Glaucoma is a silent ocular disease that progresses slowly, accumulates over time, and leads to blindness if left undetected and untreated. In the anterior (front) portion of the eye, fluid called aqueous humor is produced and drained. With the most common form of glaucoma, primary open angle glaucoma, the eye produces aqueous humor but does not drain it properly. This leads to a build-up and "elevation" of the pressure inside the eye. This elevated pressure affects the blood flow to the optic nerve, causing structural damage that appears as excessive thinning and excavation of the optic nerve. The optic nerve functions as the connection between the eye and the brain, carrying the electrical signal of what we see from the retina to be interpreted and comprehended by the brain. The glaucomatous optic nerve manifests permanent damage causing the transmission of that electrical signal from the eye to be diminished. The result is vision loss that begins with our peripheral or side vision, and progresses to the central vision in advanced stages of the disease. Blindness ensues if the optic nerve sustains complete excavation and damage due to uncontrolled advanced chronic glaucoma.

Who is at risk for glaucoma?

There is an increased incidence of glaucoma with:
Symptoms of glaucoma

Primary Open Angle Glaucoma: a silent blinding disease with no symptoms until advanced stages cause extensive vision loss to be apparent.

Normal Tension Glaucoma: no symptoms until advanced stages of vision loss.

Pigmentary Glaucoma: no symptoms to transient blur, halos, or ocular discomfort shortly after physical exercise.

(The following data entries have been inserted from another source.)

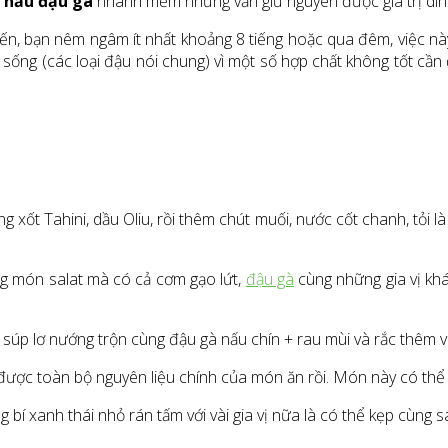
 nấu đậu gà
nhanh mềm nhưng vẫn giữ nguyên được giá trị din
n, bạn nêm ngâm ít nhất khoảng 8 tiếng hoặc qua đêm, việc này
 sống (các loại đậu nói chung) vì một số hợp chất không tốt cần đ
ng xốt Tahini, dầu Oliu, rồi thêm chút muối, nước cốt chanh, tỏ
g món salat mà có cả cơm gạo lứt,
đậu gà
cùng những gia vị kh
súp lơ nướng trộn cùng đậu gà nấu chín + rau mùi và rắc thêm 
được toàn bộ nguyên liệu chính của món ăn rồi. Món này có thể
bí xanh thái nhỏ rán tấm với vài gia vị nữa là có thể kẹp cùng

Acute Angle Closure Glaucoma: acute onset of unilateral ocular pain, blur, starbursts around lights, and nausea. This is considered an ocular emergency.

How is glaucoma detected?

Through a series of specialized tests performed by your eye care professional:
What is the treatment for glaucoma?
  1. Anti-glaucoma ocular medication
    • First line agent of treatment.
    • Anti-glaucoma eye drops decrease the production of the aqueous humor within the eye, or increase the rate of drainage.
    • Begin with one eye drop, and when necessary, several different anti-glaucoma eye medications can be used to control the intraocular pressure

  2. Argon laser treatment
    • Second line treatment agent
    • Resorted to when glaucoma continues to advance despite multiple ocular medications
    • Laser markings are made within the drainage system to promote openings and improve outflow at the site of this structure

  3. Trabeculectomy
    • Third line treatment agent
    • Used when ocular medications and argon laser treatment together have not succeeded in controlling the glaucoma
    • A surgical procedure where an alternative drainage system is made within the wall of the eye for the aqueous humor to safely drain out


Flashes, Floaters, and Retinal Detachment

The Retina
The retina is the neurosensory tissue that lines the inside of the eye that enables us to see. The retina functions by receiving light and turning it into an electrical wave. This wave is then carried by the optic nerve to the brain for image interpretation, and comprehension. The retina is composed of many layers that all play a role in it’s functioning. The retina is extremely fragile and complex. Damage including tears, bleeding, or inflammation of this tissue will lead to VISION LOSS in that area of the retina.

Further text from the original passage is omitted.